● PROMPT: Give the lines below again exactly, starting with the line that holds "INFORMATION" and going on through the line that holds "فعل تم إعداد".

Page-level text extractions:
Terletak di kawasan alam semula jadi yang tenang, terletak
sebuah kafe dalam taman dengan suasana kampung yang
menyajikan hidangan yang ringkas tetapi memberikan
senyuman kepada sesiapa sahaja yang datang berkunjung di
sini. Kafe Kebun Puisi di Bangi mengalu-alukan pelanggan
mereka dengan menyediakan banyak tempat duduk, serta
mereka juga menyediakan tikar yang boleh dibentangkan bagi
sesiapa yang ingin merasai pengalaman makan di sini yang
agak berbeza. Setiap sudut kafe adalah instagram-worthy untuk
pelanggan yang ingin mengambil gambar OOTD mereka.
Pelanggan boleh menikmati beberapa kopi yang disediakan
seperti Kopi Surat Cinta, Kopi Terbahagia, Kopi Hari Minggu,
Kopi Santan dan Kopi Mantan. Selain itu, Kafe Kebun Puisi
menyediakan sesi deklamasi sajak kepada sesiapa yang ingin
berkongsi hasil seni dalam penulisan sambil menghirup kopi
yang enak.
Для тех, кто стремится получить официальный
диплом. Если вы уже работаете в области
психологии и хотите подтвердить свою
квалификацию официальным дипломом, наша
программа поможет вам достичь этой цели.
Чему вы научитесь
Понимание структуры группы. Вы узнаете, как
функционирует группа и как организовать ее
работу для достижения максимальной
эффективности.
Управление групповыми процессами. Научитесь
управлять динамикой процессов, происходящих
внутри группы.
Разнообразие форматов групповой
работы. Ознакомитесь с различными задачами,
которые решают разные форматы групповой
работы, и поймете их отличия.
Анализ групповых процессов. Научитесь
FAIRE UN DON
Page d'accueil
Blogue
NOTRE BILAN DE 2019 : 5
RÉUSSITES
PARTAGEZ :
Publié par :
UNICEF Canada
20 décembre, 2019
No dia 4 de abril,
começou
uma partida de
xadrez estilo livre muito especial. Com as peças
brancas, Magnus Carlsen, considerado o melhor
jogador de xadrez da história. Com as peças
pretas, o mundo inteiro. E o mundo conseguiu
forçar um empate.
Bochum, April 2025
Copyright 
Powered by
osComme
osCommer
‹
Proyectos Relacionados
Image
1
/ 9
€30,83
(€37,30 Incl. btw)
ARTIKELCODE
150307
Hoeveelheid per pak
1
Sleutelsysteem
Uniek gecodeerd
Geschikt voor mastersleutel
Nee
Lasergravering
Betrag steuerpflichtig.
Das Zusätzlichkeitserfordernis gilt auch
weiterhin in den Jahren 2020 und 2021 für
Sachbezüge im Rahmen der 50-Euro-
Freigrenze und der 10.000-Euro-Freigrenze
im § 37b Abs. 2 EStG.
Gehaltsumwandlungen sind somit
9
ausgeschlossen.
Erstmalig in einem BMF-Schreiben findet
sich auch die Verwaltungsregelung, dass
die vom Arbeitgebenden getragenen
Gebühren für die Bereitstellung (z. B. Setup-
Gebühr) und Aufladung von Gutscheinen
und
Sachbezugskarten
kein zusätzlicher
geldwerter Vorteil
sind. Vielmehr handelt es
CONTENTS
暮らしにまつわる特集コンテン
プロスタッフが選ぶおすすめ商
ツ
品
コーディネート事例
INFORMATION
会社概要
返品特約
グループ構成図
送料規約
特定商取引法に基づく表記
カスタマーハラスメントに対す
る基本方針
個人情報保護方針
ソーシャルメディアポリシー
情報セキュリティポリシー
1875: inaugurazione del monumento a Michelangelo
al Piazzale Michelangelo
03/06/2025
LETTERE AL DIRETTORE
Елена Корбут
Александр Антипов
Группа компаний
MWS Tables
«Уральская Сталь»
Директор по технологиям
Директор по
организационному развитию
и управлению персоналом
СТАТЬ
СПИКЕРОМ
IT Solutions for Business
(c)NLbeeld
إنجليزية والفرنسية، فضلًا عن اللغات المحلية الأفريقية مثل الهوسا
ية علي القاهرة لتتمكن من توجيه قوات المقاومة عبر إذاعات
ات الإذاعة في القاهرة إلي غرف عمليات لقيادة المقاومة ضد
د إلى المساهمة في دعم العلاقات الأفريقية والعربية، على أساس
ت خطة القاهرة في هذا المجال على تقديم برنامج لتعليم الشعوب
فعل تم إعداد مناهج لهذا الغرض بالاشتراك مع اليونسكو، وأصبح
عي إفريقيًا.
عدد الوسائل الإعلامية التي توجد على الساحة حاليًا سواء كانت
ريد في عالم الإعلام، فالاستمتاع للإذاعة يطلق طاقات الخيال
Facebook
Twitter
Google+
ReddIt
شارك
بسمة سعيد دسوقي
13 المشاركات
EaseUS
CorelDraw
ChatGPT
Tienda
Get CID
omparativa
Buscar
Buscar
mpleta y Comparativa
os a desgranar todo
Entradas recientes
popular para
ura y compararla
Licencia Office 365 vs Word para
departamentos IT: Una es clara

● OUTPUT OF THE EXERCISE:
INFORMATION
会社概要
返品特約
グループ構成図
送料規約
特定商取引法に基づく表記
カスタマーハラスメントに対す
る基本方針
個人情報保護方針
ソーシャルメディアポリシー
情報セキュリティポリシー
1875: inaugurazione del monumento a Michelangelo
al Piazzale Michelangelo
03/06/2025
LETTERE AL DIRETTORE
Елена Корбут
Александр Антипов
Группа компаний
MWS Tables
«Уральская Сталь»
Директор по технологиям
Директор по
организационному развитию
и управлению персоналом
СТАТЬ
СПИКЕРОМ
IT Solutions for Business
(c)NLbeeld
إنجليزية والفرنسية، فضلًا عن اللغات المحلية الأفريقية مثل الهوسا
ية علي القاهرة لتتمكن من توجيه قوات المقاومة عبر إذاعات
ات الإذاعة في القاهرة إلي غرف عمليات لقيادة المقاومة ضد
د إلى المساهمة في دعم العلاقات الأفريقية والعربية، على أساس
ت خطة القاهرة في هذا المجال على تقديم برنامج لتعليم الشعوب
فعل تم إعداد مناهج لهذا الغرض بالاشتراك مع اليونسكو، وأصبح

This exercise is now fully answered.